Through Combat Paper papermaking workshops, veterans use the uniforms they wore in service to create works of art. The uniforms are cut up, weathered, and formed into sheets of paper. Participants use the transformative process of papermaking to reclaim their uniforms as art and express their experiences with the military.

Warrior Writers fosters artistic exploration and expression through casual, welcoming workshops and retreats for veterans. Art making becomes the creative tool through which veterans understand and transcend experiences of trauma and emotional disruptions that are not easily identified but constantly felt. Creative works are shared with the public in the form of books, performances, and exhibitions. Using art as language, Warrior Writers helps bridge the gap between veterans and civilians.

Coming Home will feature Aaron Hughes, Warrior Writer and Combat Papermaker, as artist-in-residence, and Ash Kyrie, an Iraq War veteran and sculptor.  Hughes and Kyrie will be creating a site-specific installation for the gallery that includes Kyrie’s work Palaver, which hopes to start a dialog about how predator drone technology removes accountability from our government and American citizens in the context of modern warfare.

Hughes’ work seeks out poetics and moments of beauty, in order to construct new languages and meanings out of personal and collective traumas. He uses these to create projects that attempt to de-construct systems of dehumanization and oppression. Hughes plans to create a space where visitors will ask questions about their relationship to the world—a world that’s filled with dehumanization, war, and destruction; a world that is filled with beauty, love, and humanity.

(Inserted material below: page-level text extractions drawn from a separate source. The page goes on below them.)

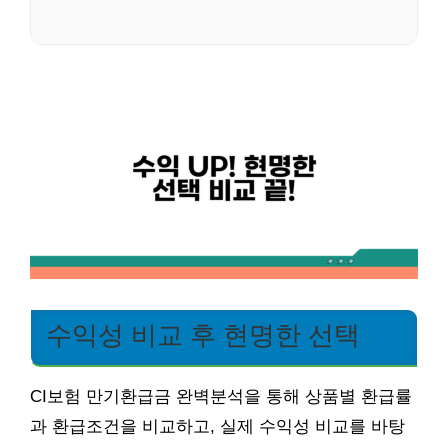
수익성 비교 후 현명한 선택
CI보험 만기환급금 완벽분석을 통해 상품별 환급률
과 환급조건을 비교하고, 실제 수익성 비교를 바탕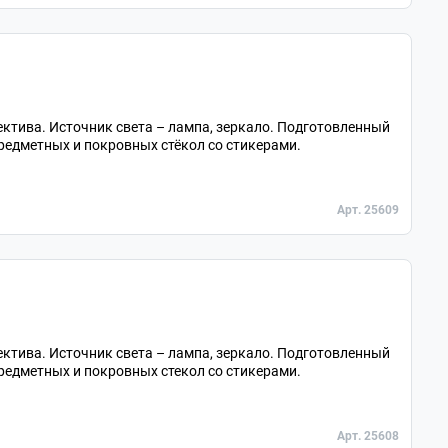
ектива. Источник света – лампа, зеркало. Подготовленный
редметных и покровных стёкол со стикерами.
Арт. 25609
ектива. Источник света – лампа, зеркало. Подготовленный
редметных и покровных стекол со стикерами.
Арт. 25608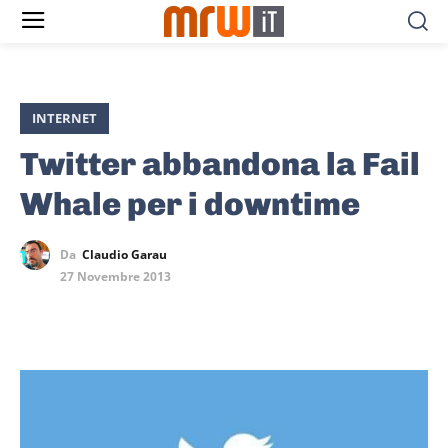
INTERNET
Twitter abbandona la Fail
Whale per i downtime
Da
Claudio Garau
27 Novembre 2013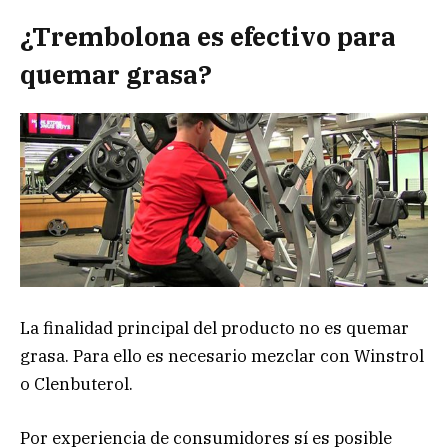
¿
Trembolona es efectivo para
quemar grasa?
La finalidad principal del producto no es quemar
grasa. Para ello es necesario mezclar con Winstrol
o Clenbuterol.
Por experiencia de consumidores sí es posible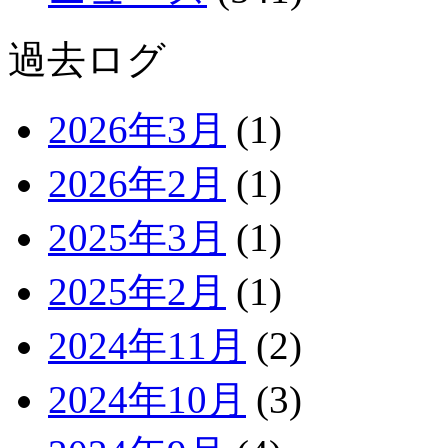
過去ログ
2026年3月
(1)
2026年2月
(1)
2025年3月
(1)
2025年2月
(1)
2024年11月
(2)
2024年10月
(3)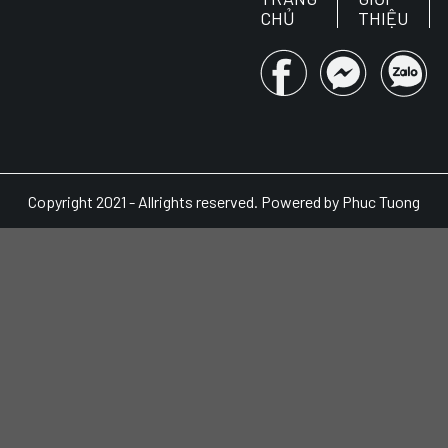
CHỦ
THIỆU
Copyright 2021 - Allrights reserved. Powered by Phuc Tuong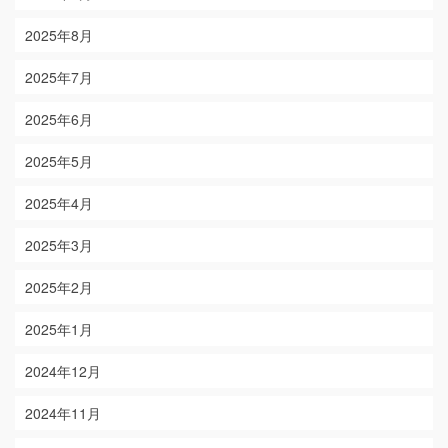
2025年8月
2025年7月
2025年6月
2025年5月
2025年4月
2025年3月
2025年2月
2025年1月
2024年12月
2024年11月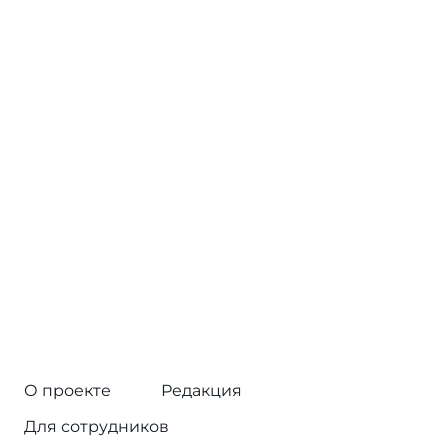
О проекте
Редакция
Для сотрудников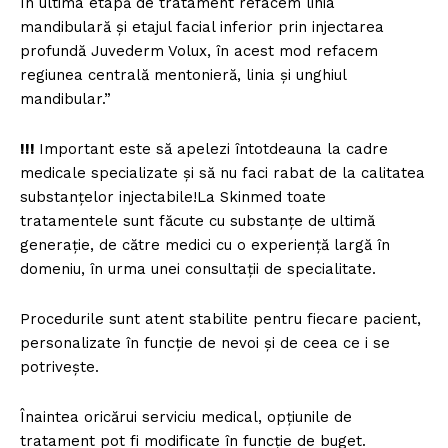
În ultima etapă de tratament refacem linia
mandibulară şi etajul facial inferior prin injectarea
profundă Juvederm Volux, în acest mod refacem
regiunea centrală mentonieră, linia şi unghiul
mandibular.”
!!!
Important este să apelezi întotdeauna la cadre
medicale specializate şi să nu faci rabat de la calitatea
substanțelor injectabile!La Skinmed toate
tratamentele sunt făcute cu substanțe de ultimă
generație, de către medici cu o experiență largă în
domeniu, în urma unei consultaţii de specialitate.
Un proiect
Procedurile sunt atent stabilite pentru fiecare pacient,
FREEDOM HOUSE ROMÂNIA
personalizate în funcţie de nevoi şi de ceea ce i se
potriveşte.
Înaintea oricărui serviciu medical, opţiunile de
tratament pot fi modificate în funcţie de buget.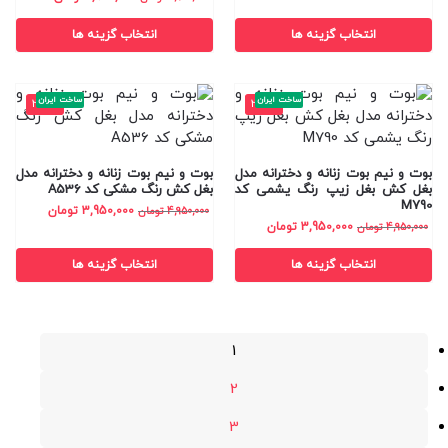
انتخاب گزینه ها
انتخاب گزینه ها
ساخت ایران
ساخت ایران
-20%
-20%
بوت و نیم بوت زنانه و دخترانه مدل
بوت و نیم بوت زنانه و دخترانه مدل
بغل کش بغل زیپ رنگ یشمی کد
بغل کش رنگ مشکی کد A536
M790
3,950,000
تومان
4,950,000
تومان
3,950,000
تومان
4,950,000
تومان
انتخاب گزینه ها
انتخاب گزینه ها
1
2
3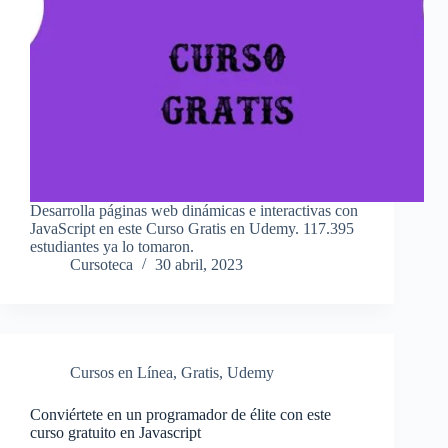
Desarrolla páginas web dinámicas e interactivas con
JavaScript en este Curso Gratis en Udemy. 117.395
estudiantes ya lo tomaron.
Cursoteca
30 abril, 2023
Cursos en Línea
,
Gratis
,
Udemy
Conviértete en un programador de élite con este
curso gratuito en Javascript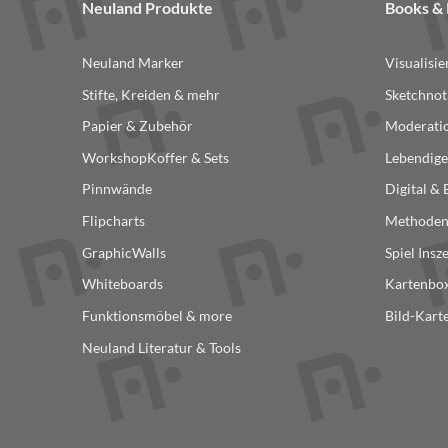
Neuland Produkte
Books 
Neuland Marker
Visualisi
Stifte, Kreiden & mehr
Sketchnot
Papier & Zubehör
Moderatio
WorkshopKoffer & Sets
Lebendige
Pinnwände
Digital &
Flipcharts
Methode
GraphicWalls
Spiel Insz
Whiteboards
Kartenbox
Funktionsmöbel & more
Bild-Kart
Neuland Literatur & Tools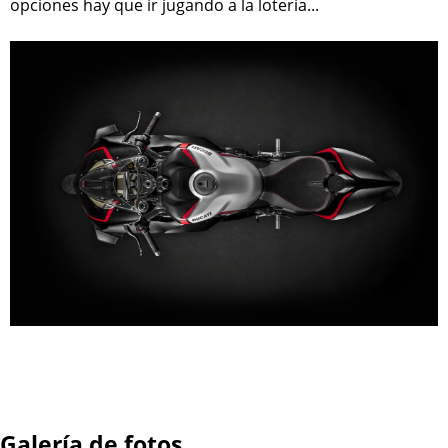
opciones hay que ir jugando a la lotería...
Galería de fotos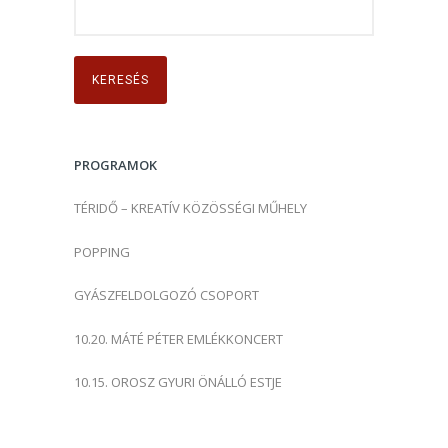
K
e
r
e
s
é
s
PROGRAMOK
:
TÉRIDŐ – KREATÍV KÖZÖSSÉGI MŰHELY
POPPING
GYÁSZFELDOLGOZÓ CSOPORT
10.20. MÁTÉ PÉTER EMLÉKKONCERT
10.15. OROSZ GYURI ÖNÁLLÓ ESTJE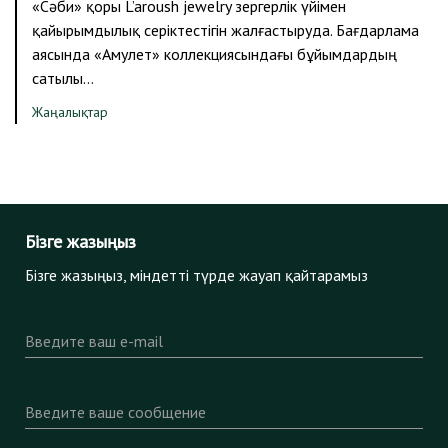
«Сәби» қоры L’aroush jewelry зергерлік үйімен
қайырымдылық серіктестігін жалғастыруда. Бағдарлама
аясында «Амулет» коллекциясындағы бұйымдардың
сатылы…
Жаңалықтар
Бізге жазыңыз
Бізге жазыңыз, міндетті түрде жауап қайтарамыз
Введите ваш e-mail
Введите ваше сообщение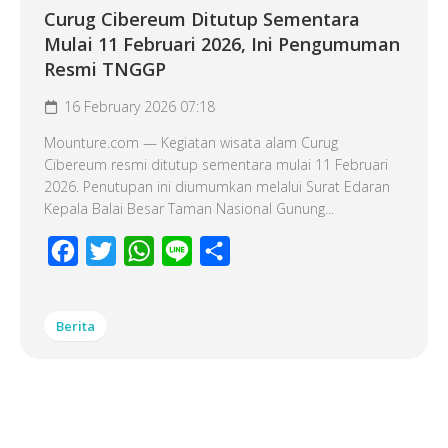
Curug Cibereum Ditutup Sementara
Mulai 11 Februari 2026, Ini Pengumuman
Resmi TNGGP
16 February 2026 07:18
Mounture.com — Kegiatan wisata alam Curug
Cibereum resmi ditutup sementara mulai 11 Februari
2026. Penutupan ini diumumkan melalui Surat Edaran
Kepala Balai Besar Taman Nasional Gunung...
Facebook
Twitter
WhatsApp
Line
Share
Berita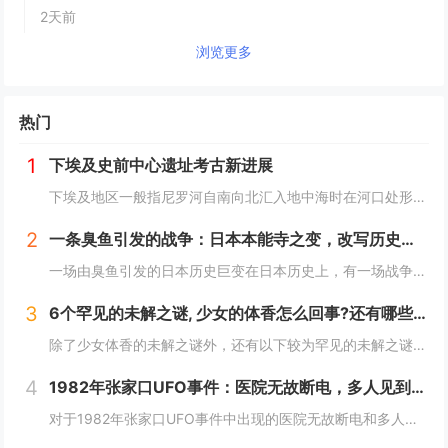
2天前
浏览更多
热门
1
下埃及史前中心遗址考古新进展
下埃及地区一般指尼罗河自南向北汇入地中海时在河口处形成的冲积平原地带，即尼罗河三角洲地区，与之相对应的是尼罗河河谷地带的上埃及地区。下埃及水系发达，水网密布，自史前时期就已有人类在此活动。然而，三角洲地区的地下水位较高，不利于地下文物的保存...
2
一条臭鱼引发的战争：日本本能寺之变，改写历史的诡异之战？
一场由臭鱼引发的日本历史巨变在日本历史上，有一场战争因其离奇的起因而备受瞩目，这便是1582年的本能寺之变。这场战争不仅彻底改变了日本的命运，更因其起因——一条臭鱼，而显得尤为诡异。当时，日本正处于战国时代，各大诸侯势力割据一方。而织田信长...
3
6个罕见的未解之谜, 少女的体香怎么回事?还有哪些？
除了少女体香的未解之谜外，还有以下较为罕见的未解之谜：1. **人体自燃现象**：在某些情况下，人体会莫名其妙地起火燃烧，而且火势凶猛，受害者往往在短时间内被严重烧伤甚至死亡。这种现象极其罕见且令人费解，因为人体本身通常不具备自燃的条件。一...
4
1982年张家口UFO事件：医院无故断电，多人见到奇怪的光，这事你怎么看？
对于1982年张家口UFO事件中出现的医院无故断电和多人见到奇怪的光这一现象，可以从以下几个角度来分析：1. **自然现象或天文现象误认的可能性**：- **大气光学现象**：自然界中存在着多种大气光学现象，如球状闪电、极光、海市蜃楼等。在...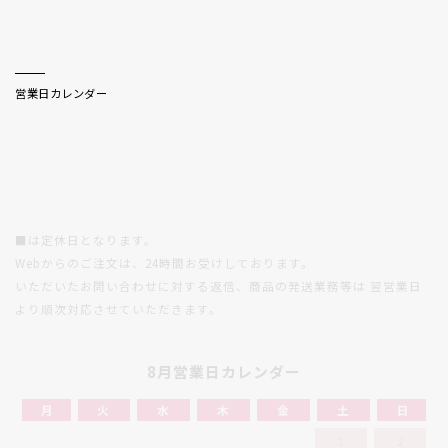
CALENDAR
営業日カレンダー
■は定休日となります。
Webからのご注文は、24時間お受けしております。
いただいたお問い合わせに対する返信、商品の発送業務等は
翌営業日
より順次対応させていただきます。
8月営業日カレンダー
月
火
水
木
金
土
日
1
2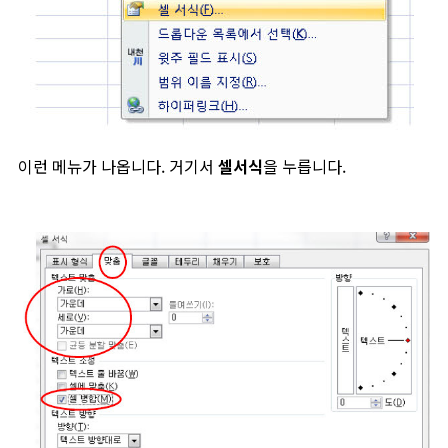
이런 메뉴가 나옵니다. 거기서
셀서식
을 누릅니다.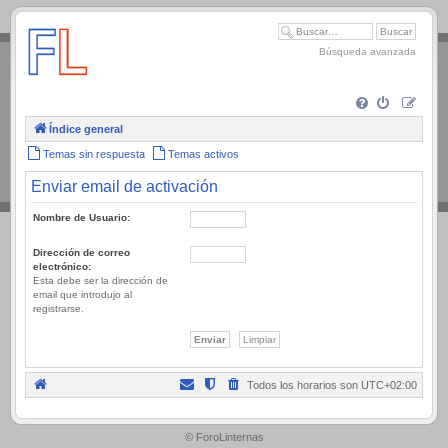
.
Búsqueda avanzada
Índice general
Temas sin respuesta
Temas activos
Enviar email de activación
Nombre de Usuario:
Dirección de correo
electrónico:
Esta debe ser la dirección de
email que introdujo al
registrarse.
Todos los horarios son
UTC+02:00
.
© ForoLinternas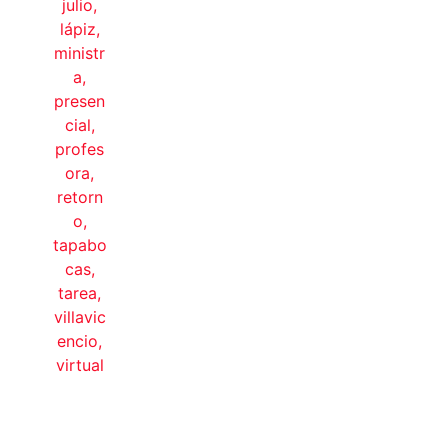
julio
,
lápiz
,
ministr
a
,
presen
cial
,
profes
ora
,
retorn
o
,
tapabo
cas
,
tarea
,
villavic
encio
,
virtual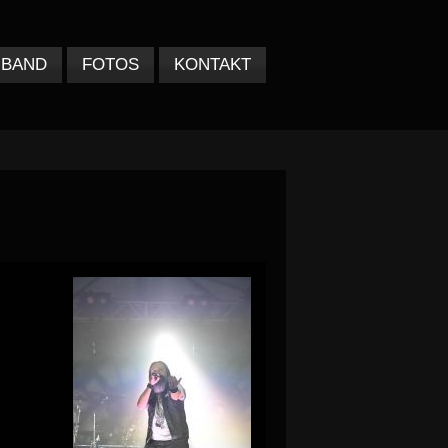
BAND
FOTOS
KONTAKT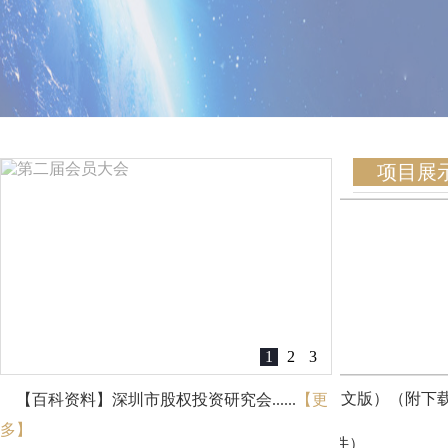
项目展
1
2
3
容（附
商业计划书（中文版）（附下载文
深创投－
【百科资料】深圳市股权投资研究会......
【更
多】
件）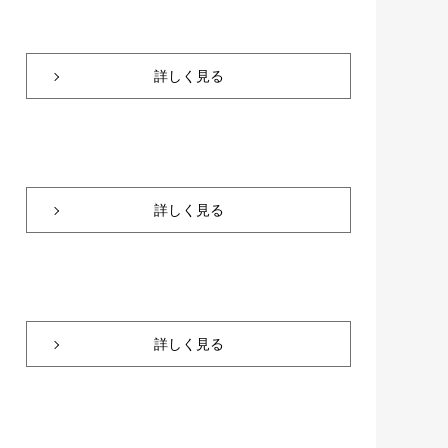
詳しく見る
詳しく見る
詳しく見る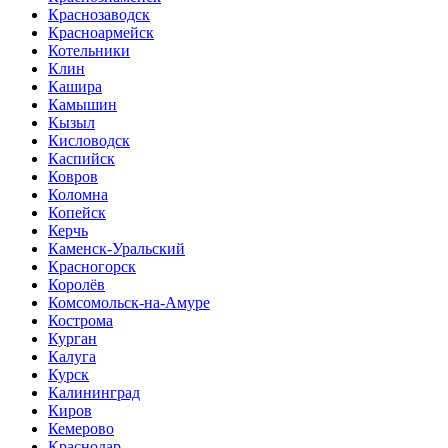
Краснозаводск
Красноармейск
Котельники
Клин
Кашира
Камышин
Кызыл
Кисловодск
Каспийск
Ковров
Коломна
Копейск
Керчь
Каменск-Уральский
Красногорск
Королёв
Комсомольск-на-Амуре
Кострома
Курган
Калуга
Курск
Калининград
Киров
Кемерово
Краснодар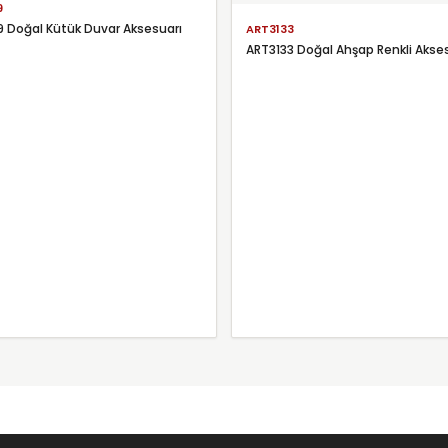
9
 Doğal Kütük Duvar Aksesuarı
ART3133
ART3133 Doğal Ahşap Renkli Akse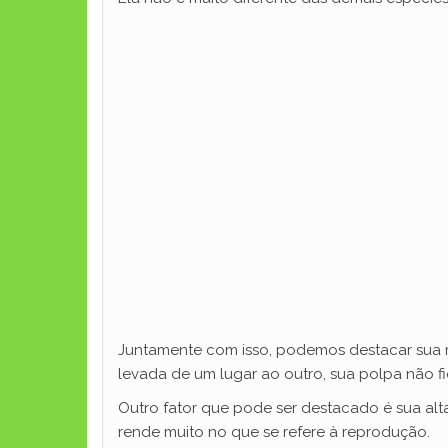
Juntamente com isso, podemos destacar sua re
levada de um lugar ao outro, sua polpa não fi
Outro fator que pode ser destacado é sua alt
rende muito no que se refere à reprodução.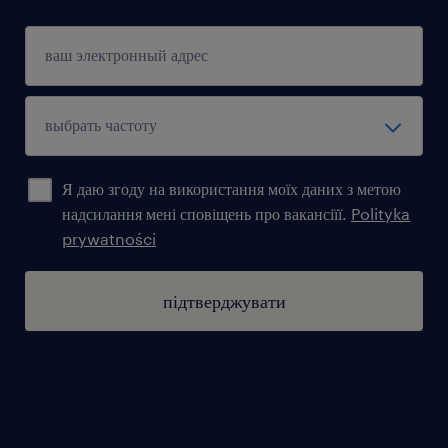
Я даю згоду на використання моїх даних з метою
надсилання мені сповіщень про вакансіїї.
Polityka
prywatności
підтверджувати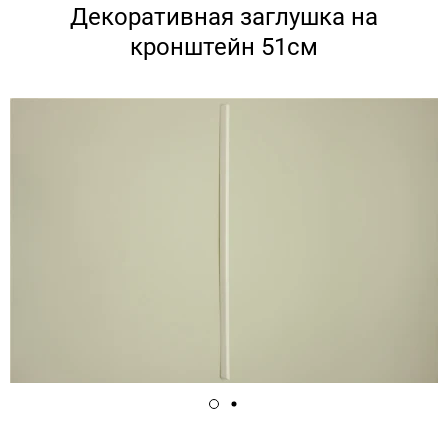
Декоративная заглушка на
кронштейн 51см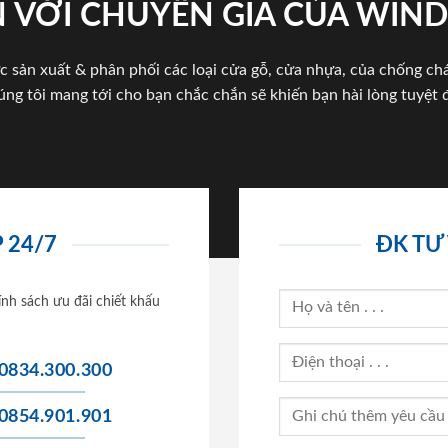
 VỚI CHUYÊN GIA CỦA WI
c sản xuất & phân phối các loại cửa gỗ, cửa nhựa, của chống c
úng tôi mang tới cho bạn chắc chắn sẽ khiến bạn hài lòng tuyệt đ
 24/7
ĐK TƯ
ính sách ưu đãi chiết khấu
0834.300.300
0854.901.901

Veteran artists represented in the exhibition are: Chantelle Bateman, Drew Cameron, Toby Hartbarger, Amy Herrera, Aaron Hughes, Kevin Kilgore, Ash Kyrie, Iris Madelyn, Robynn Murray, Jennifer Pacanowski, John Turner, and Eli Wright

Also represented will be the Veterans Book Project, a project conceived by Monica Haller to allow veterans to tell their story through writing and visual art.  The resulting artist books are referred to as “Objects of Deployment.”

The exhibition will also include three of Estomin’s multimedia collaborations with veterans. The Warrior Writers website ( showcases the creative writing and visual art of 40 veterans; Out of Step, a music/dance/video collaboration, features the voices of four young female veterans; and a video collage of readings by veteran writers created for this exhibition.

In addition to the opening reception for the exhibition, Antioch College and the Herndon Gallery will host a curatorial talk by Lynn Estomin on Friday, June 14, at 8:00 p.m.  On campus July 26 and 27, Warrior Writers will offer two days of writing workshops and trainings for veterans and local allies.  There will be a poetry reading by workshop participants on Saturday, July 27, at 7:30 p.m. in the Herndon Gallery that is open and free to the public.